Multilanguage Pronounciation Guesser

Evening,

I was trying to get my rhasspy to switch input from various game consoles to either my tv or pc. While doing that I stumbled over something of a problem that ended with me trying to teach rhasspy the pronunciation of “playstation”. All guesses weren’t even close and I personally can’t even guess at how to fix it. The guide that lists phenomens with words is English, and I would need to guess at how those words are pronounced before even trying.

My problem in this case was the “station” part which is pronounced differently in German.

Click here for sample

Now there are quite a few words that are used regularly that keep the English pronounciation and I don’t think German is the only language that does this. And English is not the only language that a pronounciation is needed from so I though it could be possible to select the pronounciation language in a dropdown menu of the words page, have it download the pronounciation table for the selected language if needed and then look up words in different languages. Or maybe just host a web service that can do that, that would negate the need of having to download the pronounciation table for a whole language if only one word needs to be looked up.

Any input on if this idea is possible/needed would be nice

This has always done my head in (a little a bit like the word itself).
As far as I know
Phonemes are supposed to be the same sound no matter what language you use.
But in practice it is just a very rough guide.
You would probably find millions of variations of the word station across all native English speakers. So to distill it down to a phoneme list that actually works is pretty amazing in itself.
It has frustrated me for as long as I have been coding (since 1992) that the computer industry is dominated by American spelling which is only down to Webster deciding to simplifying the spelling.
So Analogue became analog and colour became color.
Many American pronounce epic and epoch the same.

What I am really getting at here -after having my little rant - is that as as much as it pains me to say.
I doubt this would even work if you implemented it.

I think this will be the case for quite a while yet. For now it is really just a situation of building specific workarounds as you find them.

here’s an example I had to use.

When I want rhasspyr to handle a number range. (working in french) my sentences.ini needs to have ( (une:1)|(2…23) ) (heure | heures) to work.

you could try (play stay shun):playstation :slight_smile:

1 Like

This is something I actually have a working solution for, but getting it into Rhasspy is going to take a lot of work!

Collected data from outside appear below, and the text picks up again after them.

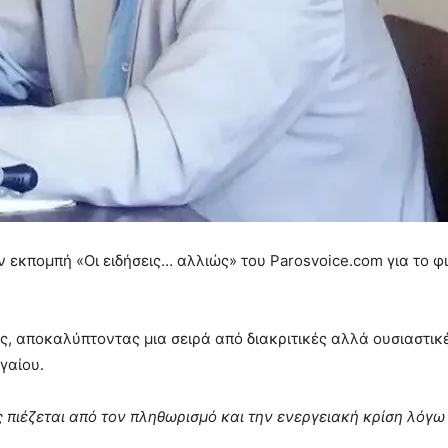
ν εκπομπή «Οι ειδήσεις… αλλιώς» του Parosvoice.com για το φ
ες, αποκαλύπτοντας μια σειρά από διακριτικές αλλά ουσιαστικ
γαίου.
 πιέζεται από τον πληθωρισμό και την ενεργειακή κρίση λόγω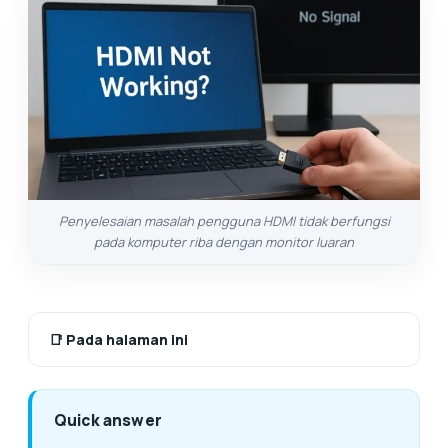
Penyelesaian masalah pengguna HDMI tidak berfungsi
pada komputer riba dengan monitor luaran
📑
Pada halaman ini
Quick answer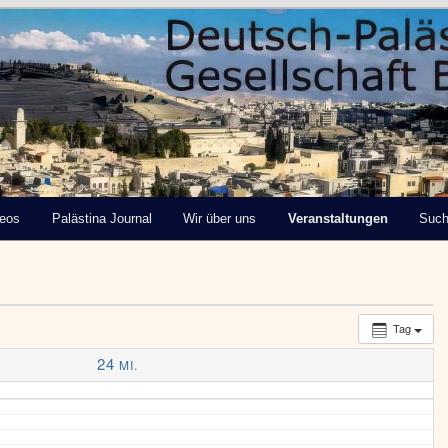
tinensische Gesellschaft
deos
Palästina Journal
Wir über uns
Veranstaltungen
Suc
Tag
24
MI.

My gruut project transforms text into phonemes coded in the International Phonetic Alphabet (IPA). Each language has its own phoneme “inventory”, though there is obviously more overlap between languages with shared histories.

I recently added inline pronunciations to gruut, allowing word pronunciations to be specified in terms of other words and even parts of other words. This isn’t a naive implementation either; in English, gruut will produce different vowels for the “o” in the words “to” and “so”:

gruut en-us text2phonemes --inline '{{ t{o} }}' | jq -r .pronunciation_text
ˈu

gruut en-us text2phonemes --inline '{{ s{o} }}' | jq -r .pronunciation_text
ˈoʊ

For Rhasspy, there are two complications: user interface and mapping between different speech to text models. I personally like the IPA Chart interface, and can imagine having something similar with only the phonemes from the current language’s inventory visible.

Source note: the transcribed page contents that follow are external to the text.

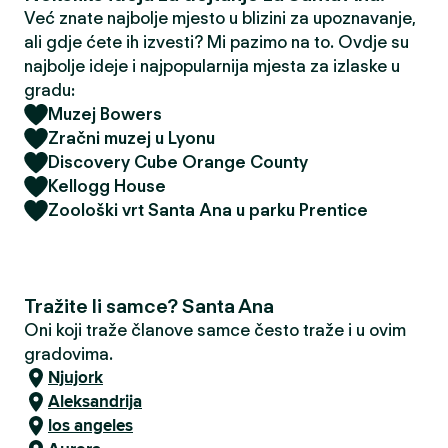
Već znate najbolje mjesto u blizini za upoznavanje,
ali gdje ćete ih izvesti? Mi pazimo na to. Ovdje su
najbolje ideje i najpopularnija mjesta za izlaske u
gradu:
Muzej Bowers
Zračni muzej u Lyonu
Discovery Cube Orange County
Kellogg House
Zoološki vrt Santa Ana u parku Prentice
Tražite li samce? Santa Ana
Oni koji traže članove samce često traže i u ovim
gradovima.
Njujork
Aleksandrija
los angeles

Mapping between speech to text models is tedious, but not impossible. I “just” have to go through each model’s phonemes (usually some form of SAMPA) and create a mapping over to IPA. Then, Rhasspy users can just use IPA everywhere :slight_smile:

3 Likes

or maybe you are just looking for this.
http://localhost:12101/api/phonemes

1 Like

I know about that list, it is what I meant when I said something about only giving English examples in my original post. I read through it another time when not half asleep and noticed only some examples are English words, but it is still less than ideal having to guess how the example word is pronounced. It also seems to be missing some German sounds that are common like sch.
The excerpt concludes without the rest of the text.